Officials with the city of Sacramento, the NBA, arena development group ICON/Taylor and arena operator AEG will hold their first key meeting in Dallas on Wednesday to discuss the construction of a new sports arena in the downtown railyard.
According to a memo written by City Manager John Shirey, the sides will have a "preliminary technical discussion."
"Following this discussion, we will lay out the process and timeline that formal discussions and negotiations will take place," Shirey wrote. "Our collective goal is to reach a definitive financing plan by the end of the year."
Leading the NBA's negotiating team is Clay Bennett, the owner of the Oklahoma City Thunder. Bennett also led an NBA contingent to Sacramento earlier this year that ultimately helped persuade the league to keep the Sacramento Kings in town for another year while an arena project was developed.
The sides will meet in Dallas because it is a "middle location that works for all parties, including Clay Bennett, who heads the NBA effort," said Joaquin McPeek, a mayoral spokesman.
AEG's role in the talks is also noteworthy. The firm invested $53 million into the construction of Kansas City's Sprint Center.
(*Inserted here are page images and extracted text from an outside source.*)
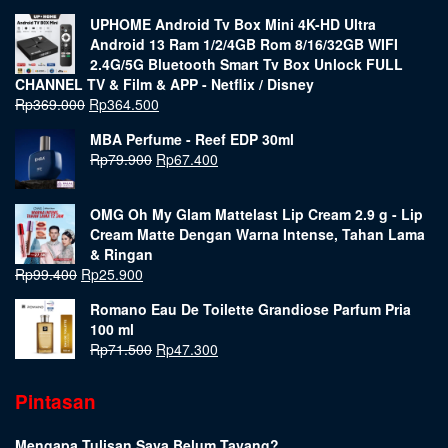
UPHOME Android Tv Box Mini 4K-HD Ultra
Android 13 Ram 1/2/4GB Rom 8/16/32GB WIFI
2.4G/5G Bluetooth Smart Tv Box Unlock FULL
CHANNEL TV & Film & APP - Netflix / Disney
Rp
369.000
Rp
364.500
MBA Perfume - Reef EDP 30ml
Rp
79.900
Rp
67.400
OMG Oh My Glam Mattelast Lip Cream 2.9 g - Lip
Cream Matte Dengan Warna Intense, Tahan Lama
& Ringan
Rp
99.400
Rp
25.900
Romano Eau De Toilette Grandiose Parfum Pria
100 ml
Rp
71.500
Rp
47.300
Pintasan
Mengapa Tulisan Saya Belum Tayang?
It now operates the facility, keeping the profits; if profits exceed a certain threshold, the revenue is shared with the city.
Sacramento officials have been in talks with AEG for weeks about the firm's interest in a project here.
"All parties recognize that at the end of the day, any agreement will have to have economics that work for all parties - the Kings, developer, operator and, most importantly, the public," said Mayor Kevin Johnson. "To this point, the fundamental approach being taken by Sacramento's team will be to put taxpayers first when it comes to reaching an agreement that will represent a real return on the public investment, defined as jobs and economic development."
Shirey has also put together the team of outside advisers that will help the city evaluate a menu of financing options for the $387 million project.
One of the most significant funding options being discussed in the leasing of city-owned parking garages and spaces.
Acting as the chief consultant on that issue will be Walker Parking, a firm with offices in San Francisco, Los Angeles and several other U.S. cities. According to Walker's website, it is the "largest parking consulting and design firm" in the country.
The city's negotiating team will be made up of Mayor Kevin Johnson and Council members Rob Fong and Steve Cohn, Shirey, Assistant City Manager John Dangberg, City Attorney Eileen Teichert, arena finance consultant Dan Barrett and attorney Paul Jacobs.